If there ever was a bar for naming skateboard brands, it’s probably currently at an all time low. Pizza Skateboards? Thank You Skateboards? Lamebrain Skateboards? Even one of the most in-demand brands, Fucking Awesome, has an admittedly dumb name.
So it should be no surprise that there exists a brand named Rave Skateboards from Bordeaux, France, and it should definitely be no surprise that a website named after a mysterious poop drug is into them.
Basically, these dudes do weird (non-flipping) ledge combos, they love hitting super skinny French spots, and their special move is finding innovative ways to skate dildos. We’re glad to premiere their video, 153 Rue Du Palais Gallien, named after the address of their first “office” aka an apartment where one of them lived.
Enjoy the video above then read our mini Q&A below with the Rave crew for some thought-provoking comparisons between ravers and skaters.
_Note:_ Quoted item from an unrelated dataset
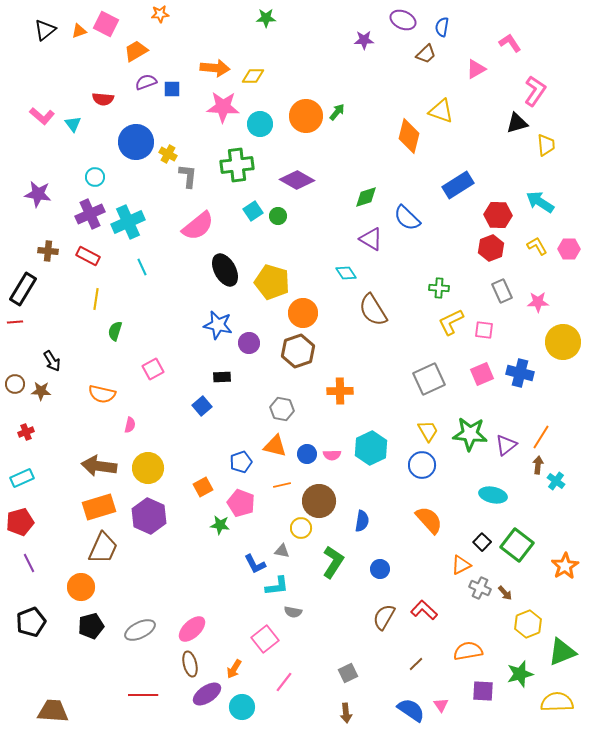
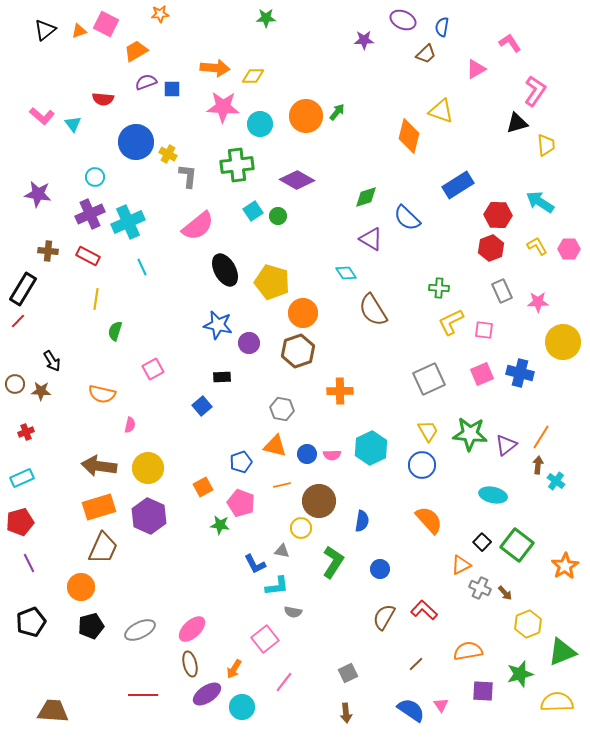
red line at (15, 322): moved 3 px right, 1 px up; rotated 42 degrees counterclockwise
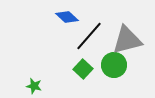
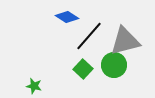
blue diamond: rotated 10 degrees counterclockwise
gray triangle: moved 2 px left, 1 px down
For tips on dancing at your next rave, we recommend this Eastern European guy in a bad suit.
Q&A W/ Founders Pierre-Jean and Aurélien
Do you love ecstasy as much as we think you do?
Pierre-Jean: Well, it depends how much you assume we love it… each of us has his own answer on the subject.
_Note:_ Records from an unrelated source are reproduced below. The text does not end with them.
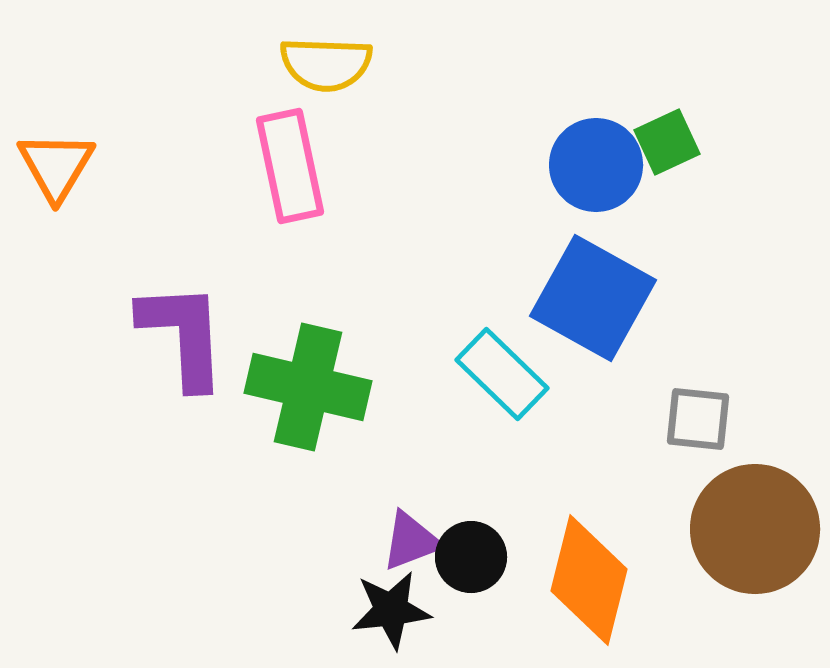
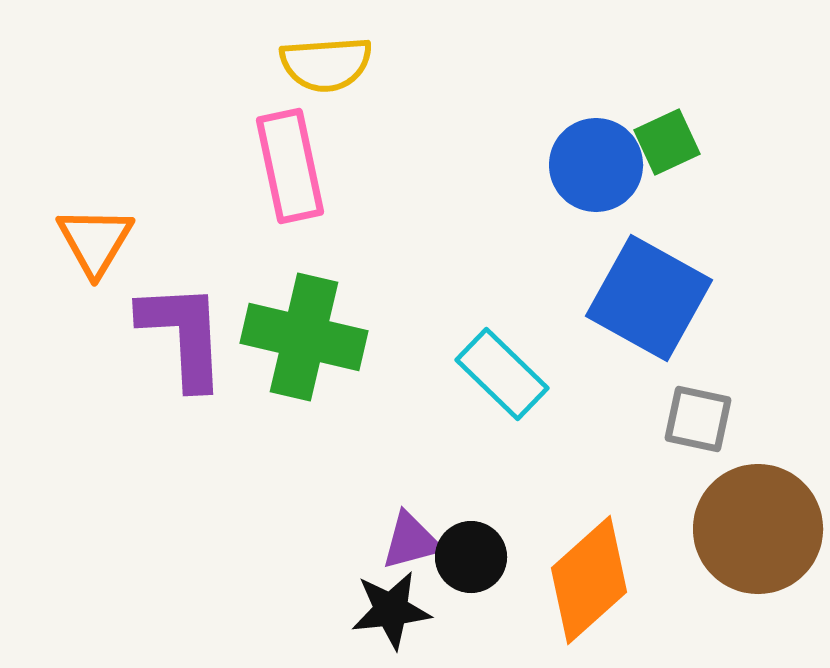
yellow semicircle: rotated 6 degrees counterclockwise
orange triangle: moved 39 px right, 75 px down
blue square: moved 56 px right
green cross: moved 4 px left, 50 px up
gray square: rotated 6 degrees clockwise
brown circle: moved 3 px right
purple triangle: rotated 6 degrees clockwise
orange diamond: rotated 34 degrees clockwise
Aurélien: I get anxiety attacks when I start compromising my brain with substances.
Which of these skate crews would you most want to party with: Piss Drunx, Nyjah + Sinner, or the original EMB crew?
Pierre-Jean:Put all of them at the same party and we see what happens!
As Bordeaux natives, are you also big wine connoisseurs?
Pierre-Jean: Actually, none of us are from Bordeaux. Tom is from Contis (a bit more south on the west coast), Aurélien is from Dijon (which is also the city where all European McDonald’s sauces are produced, which makes him really proud) and I was born in Annecy (east of France). I am not really into wine, I prefer beer and rum, but a good bottle will never bother me.
Aurélien: Dijon is not only a European sauce capital, but it’s also the best area in the world for wine. Bordeaux is a bit rotted by marketing, but Bordeaux natives will always say that’s fake news cause, of course, they’ve never been to Dijon.
You also sent over a mini-doc about setting up raves in France. Is that something you’re getting more into?
Pierre-Jean: It’s not really something we would like to do ourselves, but we are more than hyped if we can help people set up raves. The commitment needed to organize these type of parties is what I really respect. That’s why we made this mini-doc about the Fugitiv guys. People tend to think that rave parties are only about drugs and techno, but they don’t realize the commitment and the energy of the guys involved in it.
In a way, rave parties are similar to street skating. It’s the same commitment, the same pleasant feeling to cross the law.
You ever have any run-ins with the law while putting on parties?
Pierre-Jean: A year ago, we premiered [a video] in a really cheap bar in which people were starting to skate around the bar, jumping over a small stair set on the road.
It was pretty fun until this one guy decides to jump on the windshield of a car driving by, breaking the thing with a WWF move. The driver didn’t have a driver’s license or insurance, so he kinda started a fight with the guy but quickly realized he was alone against more than 100 people so he ran back to his broken car, left, and never came back.
Your graphics seem reminiscent of stuff from the ’80s design studio, Memphis Group. What are your actual inspirations for the brand?
Aurélien: The Memphis Group is inspiring for us, mostly about the color associations, especially for the packs we make. Although patterns and Memphis shapes have been a bit overused these past few years. We like to play with the imagery of different movies, The Thing, THX 1138 (which has a very accurate significance nowadays), Escape From New York (we screen printed one of the best Snake Plissken lines on the back of a hoodie).
Pierre-Jean: I would say I am more into Triple 6 Mafia than the Memphis Group. We definitely are inspired by the past in our designs and in our skating, no year in particular though. We usually say: Rave is playful nonsense, an invitation to taste what is best between meaningless and meaningful.
To end it off, can you explain why French skaters are so into wallies?
Pierre-Jean: Skateboarding in France is completely different from the United States. We don’t have the same skateparks or spots. Handrails in France usually are really high and steep whereas American handrails are lower and less steep. Our skateparks are kinda crappy so we’d rather hit the streets and learn everything on spots and not in skateparks.
It’s a different vision of skateboarding. People develop another type of creativity and another sense of taste.